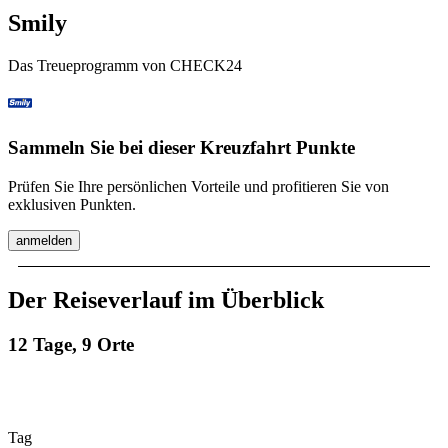
Smily
Das Treueprogramm von CHECK24
Sammeln Sie bei dieser Kreuzfahrt Punkte
Prüfen Sie Ihre persönlichen Vorteile und profitieren Sie von
exklusiven Punkten.
anmelden
Der Reiseverlauf im Überblick
12 Tage, 9 Orte
Tag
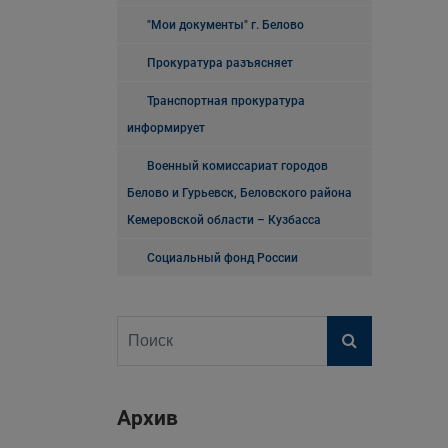
"Мои документы" г. Белово
Прокуратура разъясняет
Транспортная прокуратура
информирует
Военный комиссариат городов
Белово и Гурьевск, Беловского района
Кемеровской области – Кузбасса
Социальный фонд России
Архив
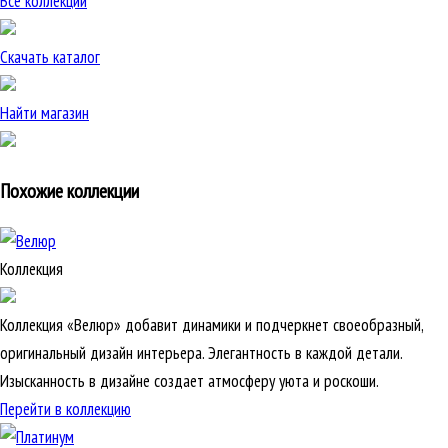
Все коллекции
Скачать каталог
Найти магазин
Похожие коллекции
Коллекция
Коллекция «Велюр» добавит динамики и подчеркнет своеобразный,
оригинальный дизайн интерьера. Элегантность в каждой детали.
Изысканность в дизайне создает атмосферу уюта и роскоши.
Перейти в коллекцию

____

#### What you need to do:
Precisely the lines from the one containing "exklusiven Punkten." to the end of the data above, both included, should be printed; leave the pictures out.

#### Answer to the problem:
exklusiven Punkten.
anmelden
Der Reiseverlauf im Überblick
12 Tage, 9 Orte
Tag
"Мои документы" г. Белово
Прокуратура разъясняет
Транспортная прокуратура
информирует
Военный комиссариат городов
Белово и Гурьевск, Беловского района
Кемеровской области – Кузбасса
Социальный фонд России
Архив
Все коллекции
Скачать каталог
Найти магазин
Похожие коллекции
Коллекция
Коллекция «Велюр» добавит динамики и подчеркнет своеобразный,
оригинальный дизайн интерьера. Элегантность в каждой детали.
Изысканность в дизайне создает атмосферу уюта и роскоши.
Перейти в коллекцию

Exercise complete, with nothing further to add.